Le tensioni tra Stati Uniti e Iran potrebbero entrare in una fase molto più pericolosa. Dopo un briefing riservato sulla situazione con Teheran, il senatore democratico Richard Blumenthal ha espresso una forte critica all’amministrazione americana, parlando apertamente del rischio di un’operazione militare terrestre con truppe statunitensi in territorio iraniano.
Al termine dell’incontro con funzionari della sicurezza nazionale, Blumenthal ha dichiarato di essere uscito dal briefing profondamente frustrato. “Esco da questo briefing insoddisfatto e arrabbiato, francamente come raramente mi è capitato in quindici anni al Senato”, ha affermato. Il senatore ha inoltre sottolineato che molte delle sue domande, in particolare sui costi e sulle conseguenze del conflitto, sono rimaste senza risposta: “Ho più domande che risposte, soprattutto sul costo di questa guerra”.
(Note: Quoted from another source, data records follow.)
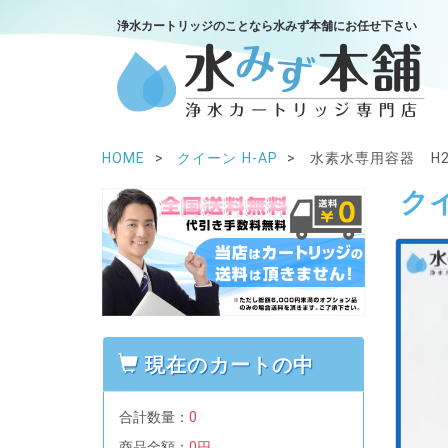
浄水カートリッジのことなら水みず本舗にお任せ下さい
HOME
クイーン H-AP
水素水専用容器 H2-
クイ
現在のカートの中
合計数量：
0
商品金額：
0円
La preoccupazione principale riguarda la possibile decisione di inviare soldati americani sul campo. Secondo Blumenthal, “sembriamo essere su una strada che porta al dispiegamento di truppe americane a terra in Iran per raggiungere gli obiettivi militari ipotizzati”. Un’eventuale invasione terrestre rappresenterebbe un’escalation significativa rispetto alle attuali tensioni regionali.
Il senatore ha anche lanciato l’allarme sul coinvolgimento di altre grandi potenze. In particolare ha parlato dello “spettro di un aiuto attivo della Russia all’Iran”, che potrebbe fornire intelligence e altri tipi di supporto strategico. Anche la Cina, secondo Blumenthal, potrebbe offrire assistenza a Teheran.
“Il popolo americano merita di sapere molto di più sui costi di questa guerra, sui rischi per i nostri figli e figlie in uniforme e sulla possibilità che questo conflitto si allarghi”, ha concluso il senatore, definendola una “guerra di scelta” con potenziali conseguenze enormi per le vite dei militari statunitensi.